→ ASSIGNMENT
Please repeat exactly the lines below from the line with "รายชื่อเพลง" to the line with "Салат из моркови", including both, and leave out every picture.

Extracted page text data
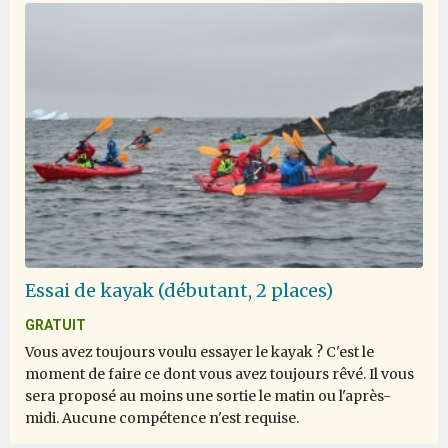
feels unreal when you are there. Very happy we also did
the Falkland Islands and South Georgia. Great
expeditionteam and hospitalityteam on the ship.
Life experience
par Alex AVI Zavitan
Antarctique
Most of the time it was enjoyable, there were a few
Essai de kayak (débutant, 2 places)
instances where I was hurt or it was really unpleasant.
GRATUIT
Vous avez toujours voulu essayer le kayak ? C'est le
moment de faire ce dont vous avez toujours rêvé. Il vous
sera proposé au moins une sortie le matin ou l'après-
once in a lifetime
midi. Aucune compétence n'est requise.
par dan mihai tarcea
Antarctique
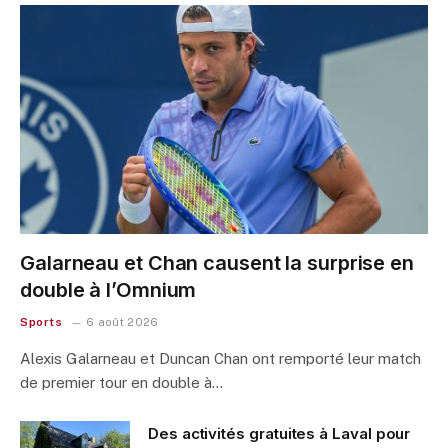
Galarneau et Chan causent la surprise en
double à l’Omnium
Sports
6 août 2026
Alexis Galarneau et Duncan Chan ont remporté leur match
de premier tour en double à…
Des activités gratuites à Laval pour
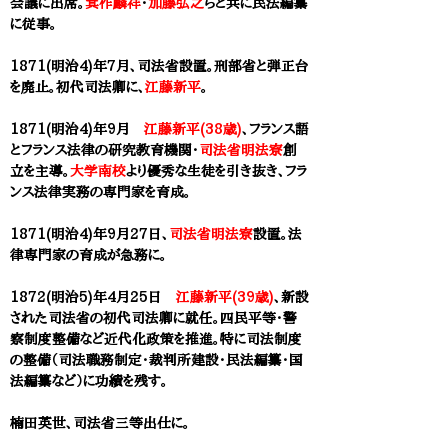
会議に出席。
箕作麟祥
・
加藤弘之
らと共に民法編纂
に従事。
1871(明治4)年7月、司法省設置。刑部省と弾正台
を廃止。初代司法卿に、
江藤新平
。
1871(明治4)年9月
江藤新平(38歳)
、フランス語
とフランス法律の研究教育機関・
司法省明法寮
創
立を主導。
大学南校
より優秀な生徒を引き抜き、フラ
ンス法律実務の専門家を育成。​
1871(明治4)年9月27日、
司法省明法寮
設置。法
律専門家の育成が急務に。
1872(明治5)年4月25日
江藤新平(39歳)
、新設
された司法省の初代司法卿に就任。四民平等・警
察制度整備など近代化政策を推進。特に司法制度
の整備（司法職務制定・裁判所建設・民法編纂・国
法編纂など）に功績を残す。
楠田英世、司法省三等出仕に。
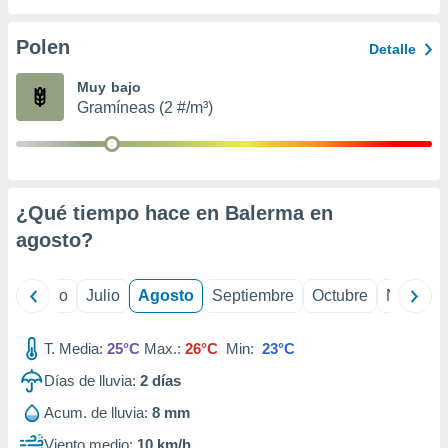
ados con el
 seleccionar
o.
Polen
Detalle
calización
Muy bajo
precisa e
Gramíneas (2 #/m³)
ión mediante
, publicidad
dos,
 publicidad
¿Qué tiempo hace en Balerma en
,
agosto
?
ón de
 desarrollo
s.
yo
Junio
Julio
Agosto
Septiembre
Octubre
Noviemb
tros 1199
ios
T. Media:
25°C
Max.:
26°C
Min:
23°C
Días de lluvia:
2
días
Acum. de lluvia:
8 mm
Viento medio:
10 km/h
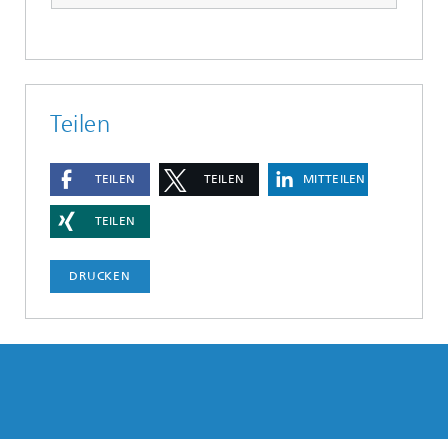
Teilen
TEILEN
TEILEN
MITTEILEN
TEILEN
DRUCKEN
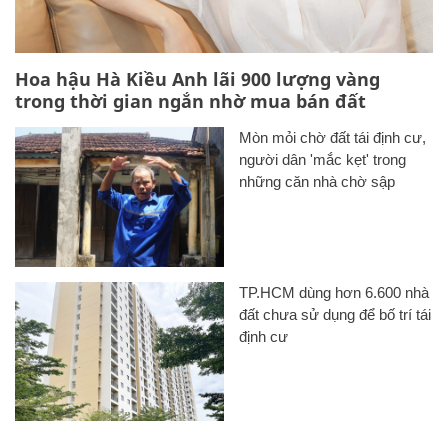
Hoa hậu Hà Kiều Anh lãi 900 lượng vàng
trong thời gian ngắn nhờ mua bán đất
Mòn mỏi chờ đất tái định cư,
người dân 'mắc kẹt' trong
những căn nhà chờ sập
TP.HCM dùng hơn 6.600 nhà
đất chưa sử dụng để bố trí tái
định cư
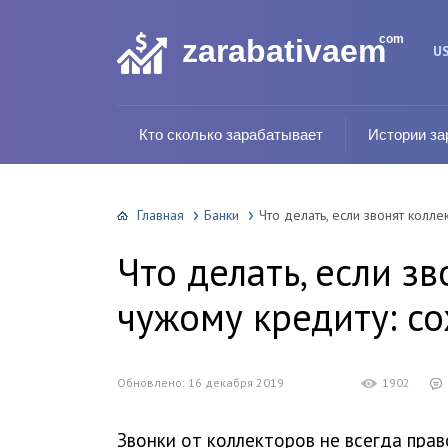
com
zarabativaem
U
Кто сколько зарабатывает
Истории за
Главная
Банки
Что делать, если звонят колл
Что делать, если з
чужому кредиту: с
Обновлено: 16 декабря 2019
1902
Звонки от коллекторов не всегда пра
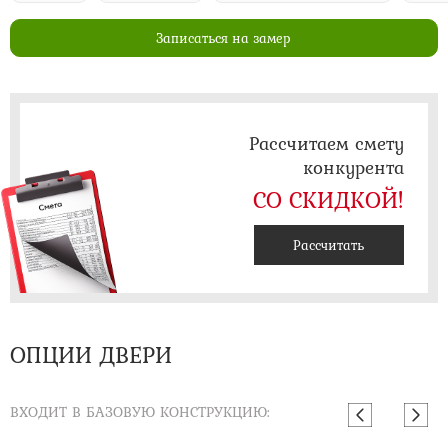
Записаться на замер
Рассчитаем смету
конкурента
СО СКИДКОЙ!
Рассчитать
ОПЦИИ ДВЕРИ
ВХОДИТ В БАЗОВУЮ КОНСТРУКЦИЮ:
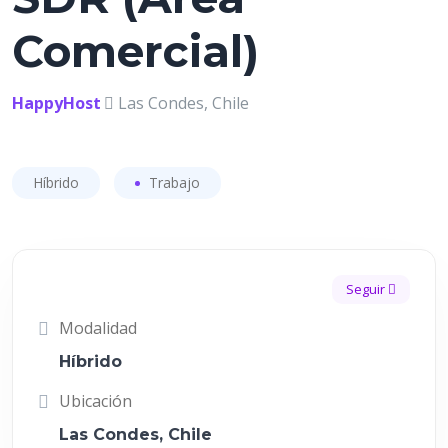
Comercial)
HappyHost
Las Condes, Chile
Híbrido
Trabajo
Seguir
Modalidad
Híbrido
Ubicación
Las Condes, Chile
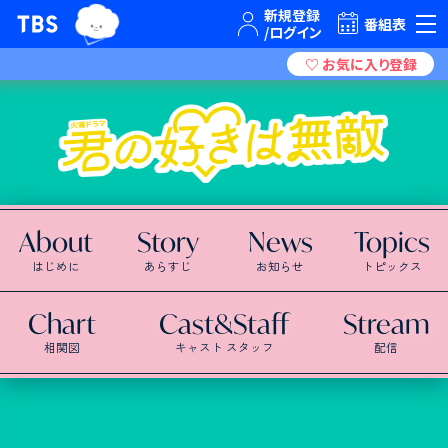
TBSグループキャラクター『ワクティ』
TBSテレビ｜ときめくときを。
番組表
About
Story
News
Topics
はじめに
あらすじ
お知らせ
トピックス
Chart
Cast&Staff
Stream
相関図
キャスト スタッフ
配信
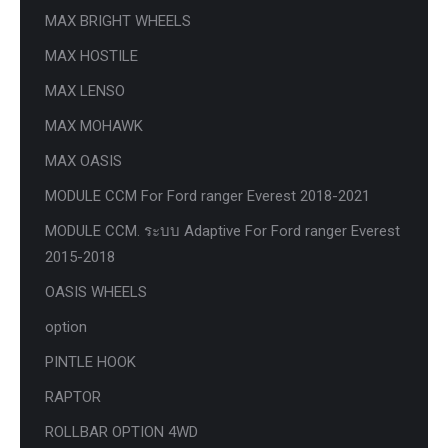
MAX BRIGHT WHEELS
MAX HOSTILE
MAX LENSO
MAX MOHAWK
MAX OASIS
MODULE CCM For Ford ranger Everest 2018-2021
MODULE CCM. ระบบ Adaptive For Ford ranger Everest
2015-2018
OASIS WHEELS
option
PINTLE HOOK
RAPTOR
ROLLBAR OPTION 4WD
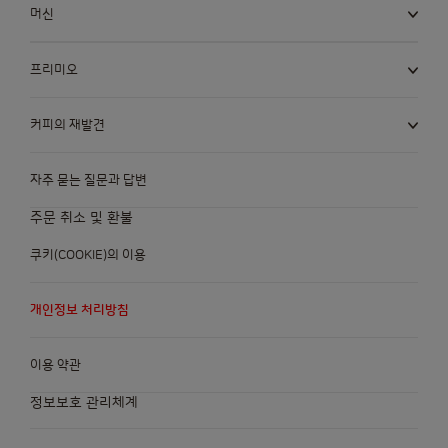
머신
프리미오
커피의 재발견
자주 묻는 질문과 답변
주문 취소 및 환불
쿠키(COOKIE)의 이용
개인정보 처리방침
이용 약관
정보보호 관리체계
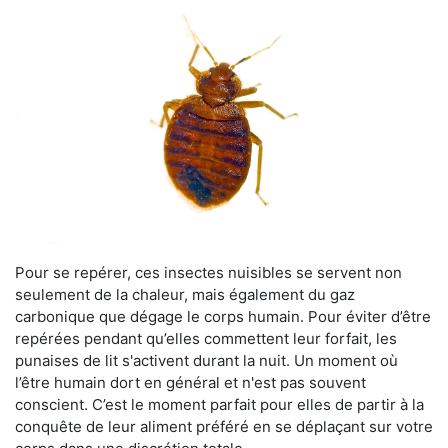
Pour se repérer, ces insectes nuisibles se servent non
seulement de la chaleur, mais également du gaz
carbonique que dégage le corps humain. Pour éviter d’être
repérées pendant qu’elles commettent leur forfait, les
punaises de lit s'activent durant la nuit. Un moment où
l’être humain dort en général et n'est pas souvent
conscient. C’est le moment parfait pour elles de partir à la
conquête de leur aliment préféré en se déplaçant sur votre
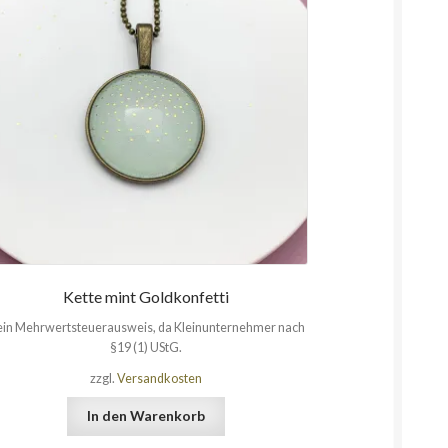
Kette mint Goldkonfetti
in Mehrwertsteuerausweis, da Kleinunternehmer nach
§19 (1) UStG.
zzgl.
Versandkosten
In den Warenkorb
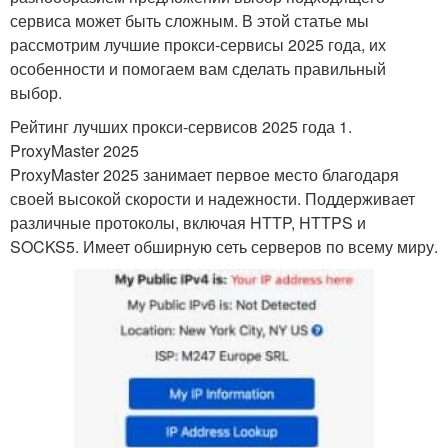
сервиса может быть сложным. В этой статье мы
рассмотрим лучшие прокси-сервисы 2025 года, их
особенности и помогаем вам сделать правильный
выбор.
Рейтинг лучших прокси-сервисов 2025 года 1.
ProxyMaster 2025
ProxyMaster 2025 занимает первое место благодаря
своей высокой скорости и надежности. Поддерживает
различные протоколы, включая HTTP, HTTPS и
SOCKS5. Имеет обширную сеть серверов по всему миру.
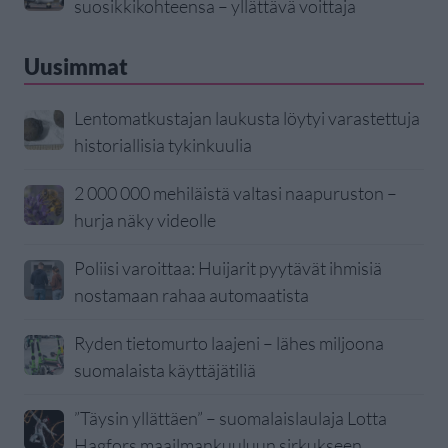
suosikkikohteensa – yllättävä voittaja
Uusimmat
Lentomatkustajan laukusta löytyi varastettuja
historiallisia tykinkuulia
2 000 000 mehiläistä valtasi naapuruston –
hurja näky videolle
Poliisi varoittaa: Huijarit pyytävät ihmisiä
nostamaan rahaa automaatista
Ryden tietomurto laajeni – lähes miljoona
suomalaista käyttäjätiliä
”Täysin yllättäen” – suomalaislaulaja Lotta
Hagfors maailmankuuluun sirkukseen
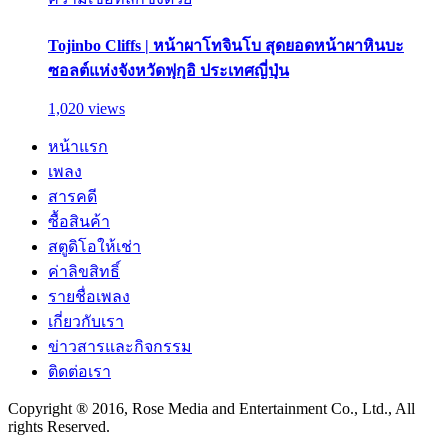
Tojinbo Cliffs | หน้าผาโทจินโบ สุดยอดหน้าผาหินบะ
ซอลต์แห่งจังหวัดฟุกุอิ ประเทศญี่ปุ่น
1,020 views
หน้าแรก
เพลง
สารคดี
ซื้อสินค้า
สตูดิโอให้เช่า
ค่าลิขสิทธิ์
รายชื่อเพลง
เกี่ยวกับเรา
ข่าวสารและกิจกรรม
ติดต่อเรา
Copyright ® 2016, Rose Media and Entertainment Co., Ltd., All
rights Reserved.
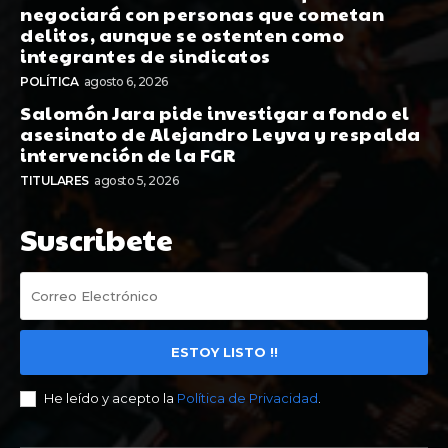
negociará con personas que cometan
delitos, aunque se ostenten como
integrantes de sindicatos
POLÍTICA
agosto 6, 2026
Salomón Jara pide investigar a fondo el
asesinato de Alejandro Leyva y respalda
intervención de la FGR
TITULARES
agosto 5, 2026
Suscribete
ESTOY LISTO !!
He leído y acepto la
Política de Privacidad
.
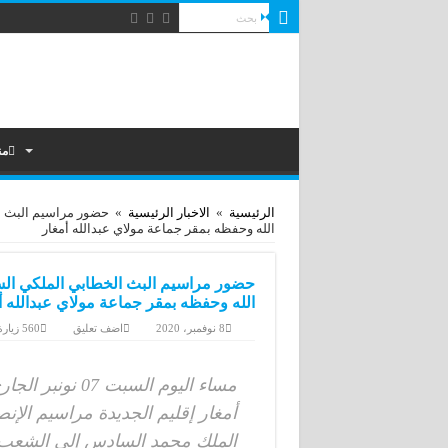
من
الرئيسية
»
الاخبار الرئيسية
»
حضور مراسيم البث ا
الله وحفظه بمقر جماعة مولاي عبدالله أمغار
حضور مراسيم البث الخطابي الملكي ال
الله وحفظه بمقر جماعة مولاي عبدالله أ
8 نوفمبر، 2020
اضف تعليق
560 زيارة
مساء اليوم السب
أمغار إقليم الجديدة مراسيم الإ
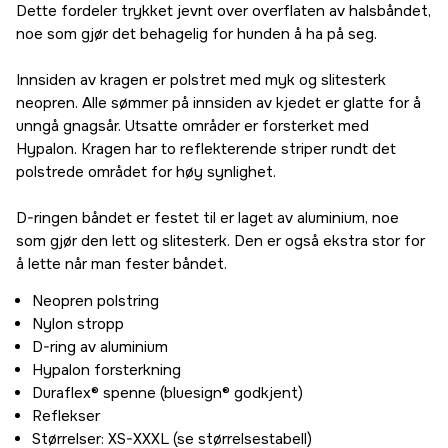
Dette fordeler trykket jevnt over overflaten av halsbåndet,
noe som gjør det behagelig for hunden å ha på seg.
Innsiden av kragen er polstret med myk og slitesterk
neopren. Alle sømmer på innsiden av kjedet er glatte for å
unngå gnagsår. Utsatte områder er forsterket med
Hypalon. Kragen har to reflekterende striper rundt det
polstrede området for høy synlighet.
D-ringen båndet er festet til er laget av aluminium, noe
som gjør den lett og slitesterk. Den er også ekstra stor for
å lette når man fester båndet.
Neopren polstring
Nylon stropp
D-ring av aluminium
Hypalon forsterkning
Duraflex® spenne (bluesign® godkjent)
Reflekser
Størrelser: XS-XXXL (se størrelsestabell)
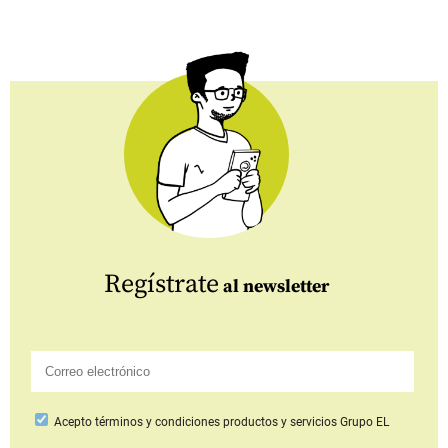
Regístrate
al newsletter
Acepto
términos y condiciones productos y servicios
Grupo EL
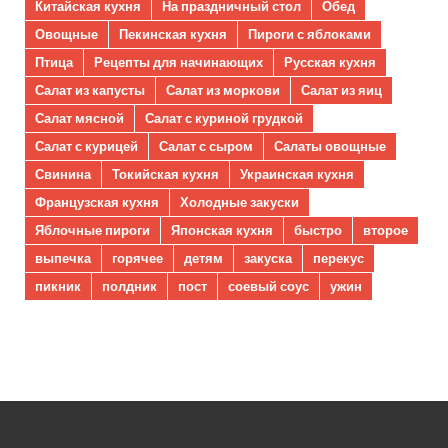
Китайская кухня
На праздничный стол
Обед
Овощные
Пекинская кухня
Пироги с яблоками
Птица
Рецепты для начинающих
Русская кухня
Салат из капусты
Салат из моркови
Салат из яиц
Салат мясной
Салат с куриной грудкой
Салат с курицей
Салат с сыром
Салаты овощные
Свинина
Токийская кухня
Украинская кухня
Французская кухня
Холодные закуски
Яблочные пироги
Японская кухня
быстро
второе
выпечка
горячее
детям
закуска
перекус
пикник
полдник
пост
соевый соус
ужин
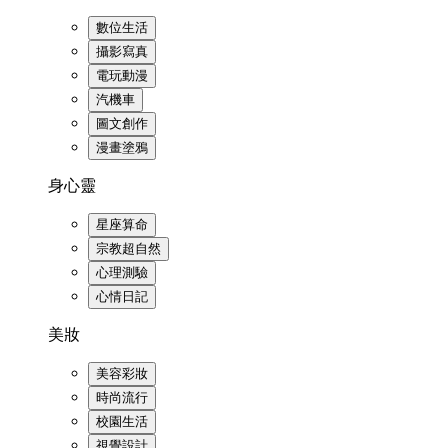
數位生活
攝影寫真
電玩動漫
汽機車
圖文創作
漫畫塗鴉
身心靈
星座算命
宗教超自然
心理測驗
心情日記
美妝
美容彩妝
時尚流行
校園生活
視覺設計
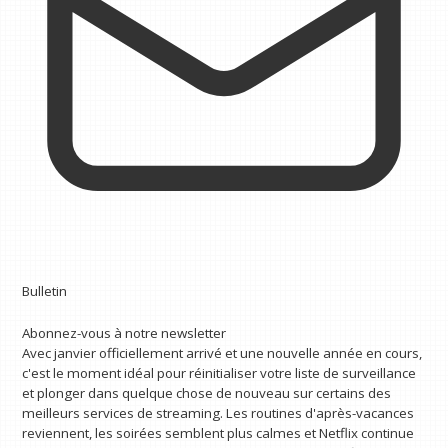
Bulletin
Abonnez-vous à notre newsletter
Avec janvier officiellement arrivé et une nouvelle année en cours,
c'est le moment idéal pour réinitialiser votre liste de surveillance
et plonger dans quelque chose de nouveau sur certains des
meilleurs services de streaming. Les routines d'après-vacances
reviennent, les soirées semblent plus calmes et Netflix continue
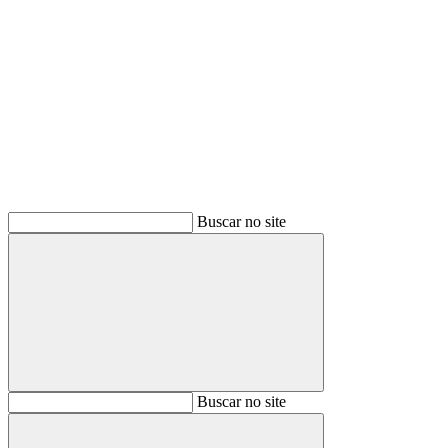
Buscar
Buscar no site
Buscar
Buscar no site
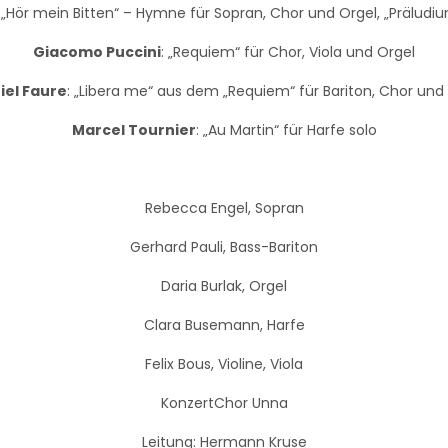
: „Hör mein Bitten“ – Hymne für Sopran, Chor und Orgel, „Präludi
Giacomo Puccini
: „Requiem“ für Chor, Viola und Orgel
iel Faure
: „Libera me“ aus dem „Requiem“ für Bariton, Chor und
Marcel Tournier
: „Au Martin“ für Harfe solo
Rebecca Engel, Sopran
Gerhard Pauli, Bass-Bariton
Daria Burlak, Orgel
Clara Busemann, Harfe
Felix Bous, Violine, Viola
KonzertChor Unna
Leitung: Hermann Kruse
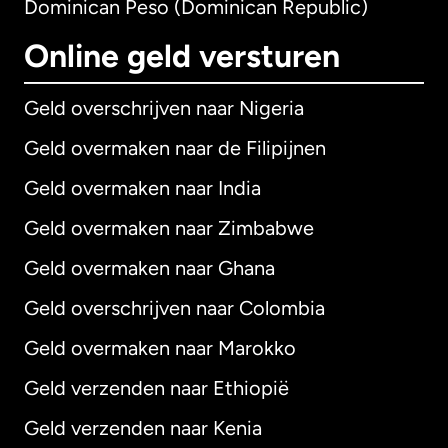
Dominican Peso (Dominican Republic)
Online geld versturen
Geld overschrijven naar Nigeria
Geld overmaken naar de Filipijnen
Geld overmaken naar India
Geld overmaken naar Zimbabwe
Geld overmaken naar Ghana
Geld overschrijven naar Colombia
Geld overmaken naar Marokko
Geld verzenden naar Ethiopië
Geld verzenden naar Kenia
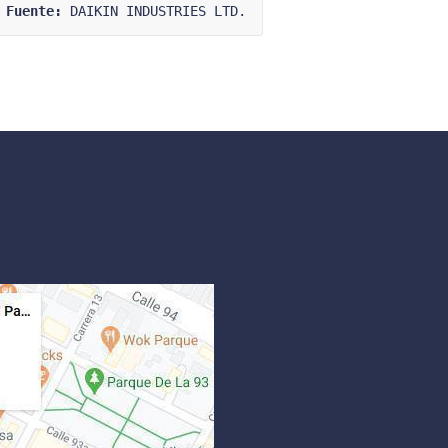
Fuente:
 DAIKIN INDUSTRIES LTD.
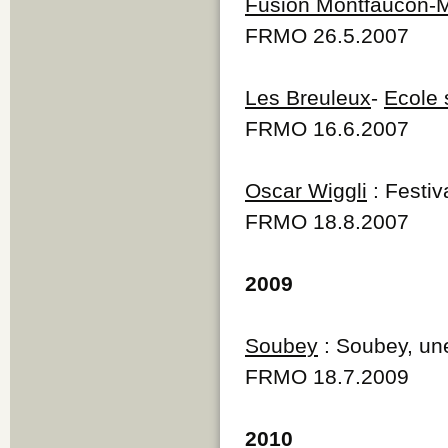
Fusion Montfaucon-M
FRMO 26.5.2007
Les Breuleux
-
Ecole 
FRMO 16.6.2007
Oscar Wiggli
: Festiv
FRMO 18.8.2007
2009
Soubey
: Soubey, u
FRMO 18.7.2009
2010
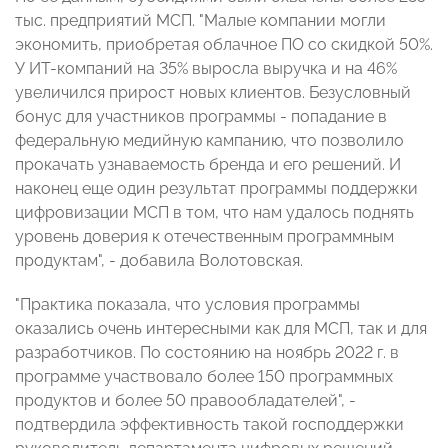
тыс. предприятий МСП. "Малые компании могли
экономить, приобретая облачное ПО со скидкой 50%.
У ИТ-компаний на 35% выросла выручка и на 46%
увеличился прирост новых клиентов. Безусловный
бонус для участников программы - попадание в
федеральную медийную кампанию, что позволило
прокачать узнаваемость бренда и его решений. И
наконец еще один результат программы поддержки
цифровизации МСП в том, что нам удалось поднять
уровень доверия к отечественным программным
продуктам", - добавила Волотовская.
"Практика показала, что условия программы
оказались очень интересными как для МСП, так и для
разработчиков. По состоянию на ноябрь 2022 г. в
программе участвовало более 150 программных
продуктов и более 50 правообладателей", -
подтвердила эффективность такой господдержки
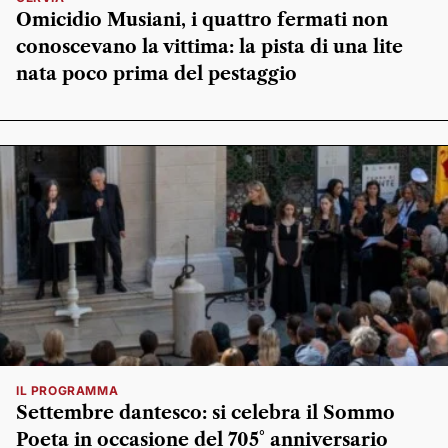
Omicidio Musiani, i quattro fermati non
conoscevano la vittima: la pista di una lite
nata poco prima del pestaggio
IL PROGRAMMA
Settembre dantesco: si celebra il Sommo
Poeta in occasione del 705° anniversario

→ SOLVED PROBLEM
รายชื่อเพลง
เกี่ยวกับเรา
ข่าวสารและกิจกรรม
ติดต่อเรา
Copyright ® 2016, Rose Media and Entertainment Co., Ltd., All
rights Reserved.
negociará con personas que cometan
delitos, aunque se ostenten como
integrantes de sindicatos
POLÍTICA
agosto 6, 2026
Salomón Jara pide investigar a fondo el
asesinato de Alejandro Leyva y respalda
intervención de la FGR
TITULARES
agosto 5, 2026
Suscribete
ESTOY LISTO !!
He leído y acepto la
Política de Privacidad
.
من
الرئيسية
»
الاخبار الرئيسية
»
حضور مراسيم البث ا
الله وحفظه بمقر جماعة مولاي عبدالله أمغار
حضور مراسيم البث الخطابي الملكي ال
الله وحفظه بمقر جماعة مولاي عبدالله أ
8 نوفمبر، 2020
اضف تعليق
560 زيارة
مساء اليوم السب
أمغار إقليم الجديدة مراسيم الإ
Dette fordeler trykket jevnt over overflaten av halsbåndet,
noe som gjør det behagelig for hunden å ha på seg.
Innsiden av kragen er polstret med myk og slitesterk
neopren. Alle sømmer på innsiden av kjedet er glatte for å
unngå gnagsår. Utsatte områder er forsterket med
Hypalon. Kragen har to reflekterende striper rundt det
polstrede området for høy synlighet.
D-ringen båndet er festet til er laget av aluminium, noe
som gjør den lett og slitesterk. Den er også ekstra stor for
å lette når man fester båndet.
Neopren polstring
Nylon stropp
D-ring av aluminium
Hypalon forsterkning
Duraflex® spenne (bluesign® godkjent)
Reflekser
Størrelser: XS-XXXL (se størrelsestabell)
Regístrate
al newsletter
Acepto
términos y condiciones productos y servicios
Grupo EL
Китайская кухня
На праздничный стол
Обед
Овощные
Пекинская кухня
Пироги с яблоками
Птица
Рецепты для начинающих
Русская кухня
Салат из капусты
Салат из моркови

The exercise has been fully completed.